DATeCH2017 - WS5

PoCoTo User Workshop

Tutor(s): Dr. Uwe Springmann, Florian Fink

Date: May 31, 2017 1 PM – 5 PM

Locations: GCDH, Seminar Room 1 (ground floor), Heyne Haus, Papendiek 16, 37073 Göttingen, Germany

Abstract

PoCoTo (PostCorrectionTool) is an open source tool for the interactive post-correction of OCR‘ed data that has be developed by the CIS of the LMU Munich. This workshop will teach the participants both the basic usage of PoCoTo for the correction of OCR results and more advanced topics like the usage of the language profiler for the generation of correction suggestions that take historical spelling variation of the document language into account.

The first part of the workshop will guide the users through the process of the installation of PoCoTo and the creation of a first project.

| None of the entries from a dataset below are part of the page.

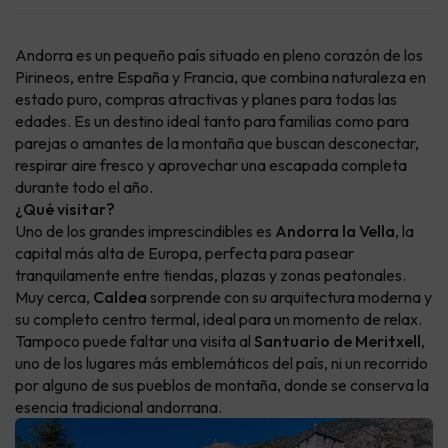
Andorra es un pequeño país situado en pleno corazón de los
Pirineos, entre España y Francia, que combina naturaleza en
estado puro, compras atractivas y planes para todas las
edades. Es un destino ideal tanto para familias como para
parejas o amantes de la montaña que buscan desconectar,
respirar aire fresco y aprovechar una escapada completa
durante todo el año.
¿Qué visitar?
Uno de los grandes imprescindibles es
Andorra la Vella
, la
capital más alta de Europa, perfecta para pasear
tranquilamente entre tiendas, plazas y zonas peatonales.
Muy cerca,
Caldea
sorprende con su arquitectura moderna y
su completo centro termal, ideal para un momento de relax.
Tampoco puede faltar una visita al
Santuario de Meritxell
,
uno de los lugares más emblemáticos del país, ni un recorrido
por alguno de sus pueblos de montaña, donde se conserva la
esencia tradicional andorrana.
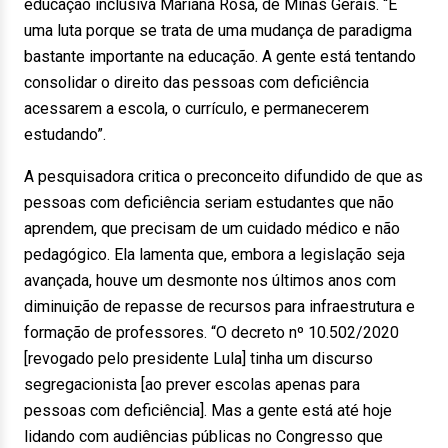
educação inclusiva Mariana Rosa, de Minas Gerais. “É
uma luta porque se trata de uma mudança de paradigma
bastante importante na educação. A gente está tentando
consolidar o direito das pessoas com deficiência
acessarem a escola, o currículo, e permanecerem
estudando”.
A pesquisadora critica o preconceito difundido de que as
pessoas com deficiência seriam estudantes que não
aprendem, que precisam de um cuidado médico e não
pedagógico. Ela lamenta que, embora a legislação seja
avançada, houve um desmonte nos últimos anos com
diminuição de repasse de recursos para infraestrutura e
formação de professores. “O decreto nº 10.502/2020
[revogado pelo presidente Lula] tinha um discurso
segregacionista [ao prever escolas apenas para
pessoas com deficiência]. Mas a gente está até hoje
lidando com audiências públicas no Congresso que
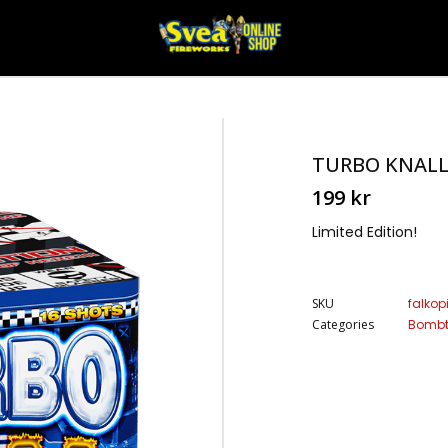
TURBO KNAL
199
kr
Limited Edition!
SKU
falkop
Categories
Bombt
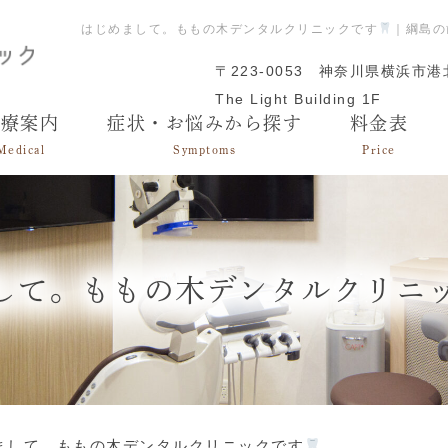
はじめまして。ももの木デンタルクリニックです
｜綱島の
〒223-0053
神奈川県横浜市港北
The Light Building 1F
診療案内
症状・お悩みから探す
料金表
Medical
Symptoms
Price
して。ももの木デンタルクリニ
まして。ももの木デンタルクリニックです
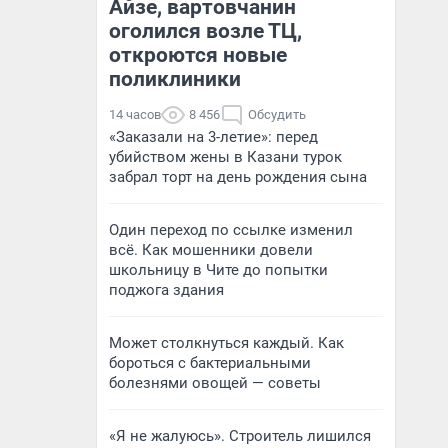
Айзе, вартовчанин
оголился возле ТЦ,
откроются новые
поликлиники
14 часов
8 456
Обсудить
«Заказали на 3-летие»: перед
убийством жены в Казани турок
забрал торт на день рождения сына
Один переход по ссылке изменил
всё. Как мошенники довели
школьницу в Чите до попытки
поджога здания
Может столкнуться каждый. Как
бороться с бактериальными
болезнями овощей — советы
«Я не жалуюсь». Строитель лишился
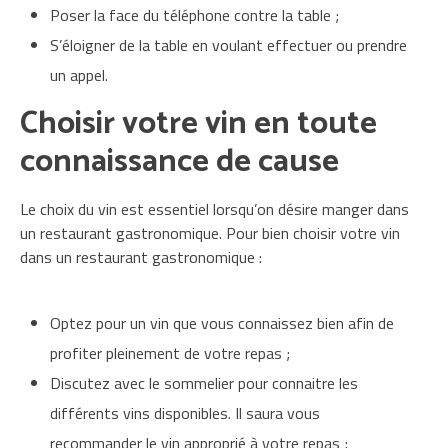
Poser la face du téléphone contre la table ;
S’éloigner de la table en voulant effectuer ou prendre
un appel.
Choisir votre vin en toute
connaissance de cause
Le choix du vin est essentiel lorsqu’on désire manger dans
un restaurant gastronomique. Pour bien choisir votre vin
dans un restaurant gastronomique :
Optez pour un vin que vous connaissez bien afin de
profiter pleinement de votre repas ;
Discutez avec le sommelier pour connaitre les
différents vins disponibles. Il saura vous
recommander le vin approprié à votre repas ;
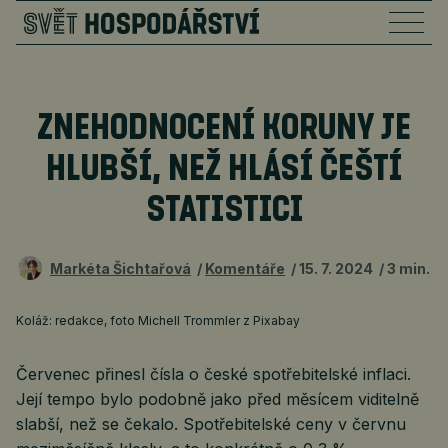
ZNEHODNOCENÍ KORUNY JE
HLUBŠÍ, NEŽ HLÁSÍ ČEŠTÍ
STATISTICI
Markéta Šichtařová
Komentáře
15. 7. 2024
3 min.
Koláž: redakce, foto Michell Trommler z Pixabay
Červenec přinesl čísla o české spotřebitelské inflaci.
Její tempo bylo podobně jako před měsícem viditelně
slabší, než se čekalo. Spotřebitelské ceny v červnu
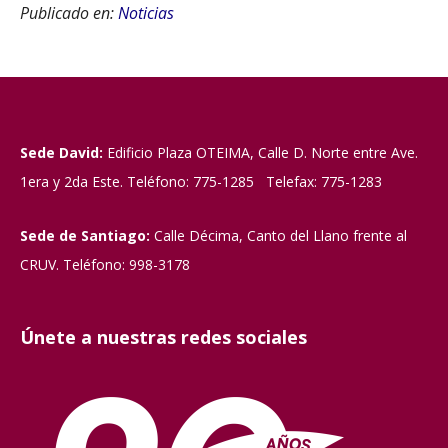
Publicado en:
Noticias
Sede David:
Edificio Plaza OTEIMA, Calle D. Norte entre Ave.
1era y 2da Este. Teléfono: 775-1285 Telefax: 775-1283
Sede de Santiago:
Calle Décima, Canto del Llano frente al
CRUV. Teléfono: 998-3178
Únete a nuestras redes sociales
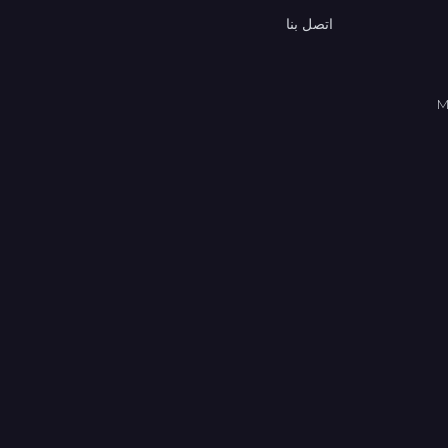
اتصل بنا
M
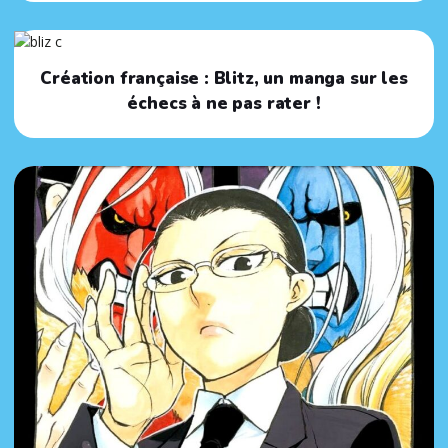
Création française : Blitz, un manga sur les
échecs à ne pas rater !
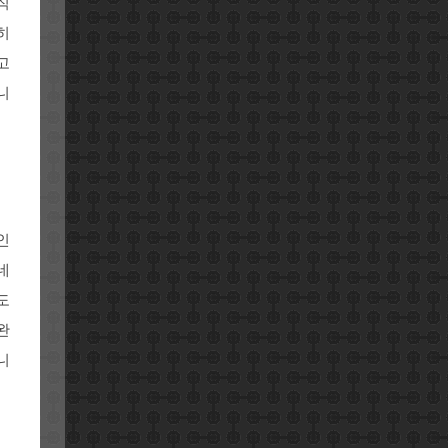
직
히
고
니
인
네
도
완
니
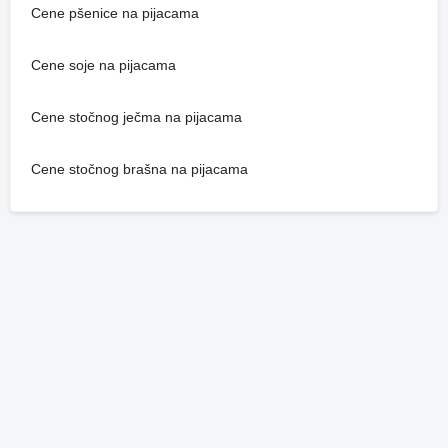
Cene pšenice na pijacama
Cene soje na pijacama
Cene stočnog ječma na pijacama
Cene stočnog brašna na pijacama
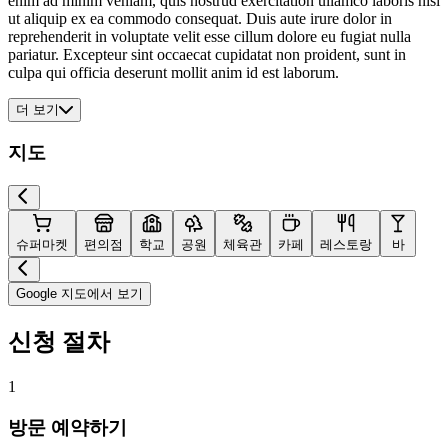
enim ad minim veniam, quis nostrud exercitation ullamco laboris nisi
ut aliquip ex ea commodo consequat. Duis aute irure dolor in
reprehenderit in voluptate velit esse cillum dolore eu fugiat nulla
pariatur. Excepteur sint occaecat cupidatat non proident, sunt in
culpa qui officia deserunt mollit anim id est laborum.
더 보기
지도
슈퍼마켓
편의점
학교
공원
체육관
카페
레스토랑
바
Google 지도에서 보기
신청 절차
1
방문 예약하기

Afterward the basic techniques for the correction of documents with PoCoTo are introduced. These include simple corrections, corrections of merged and split tokens and the correction of concordance series. In the second part of the workshop the language profiler will be introduced.

The users will be guided through the profiling of an example project in PoCoTo and the usage of the generated correction suggestions for the post-correction will be shown.

For an active participation a laptop with either a Windows or Linux OS and an up-to-date Java installation is recommended. Additional content for the exercises is available for download and will also be provided offline for the participants of the workshop.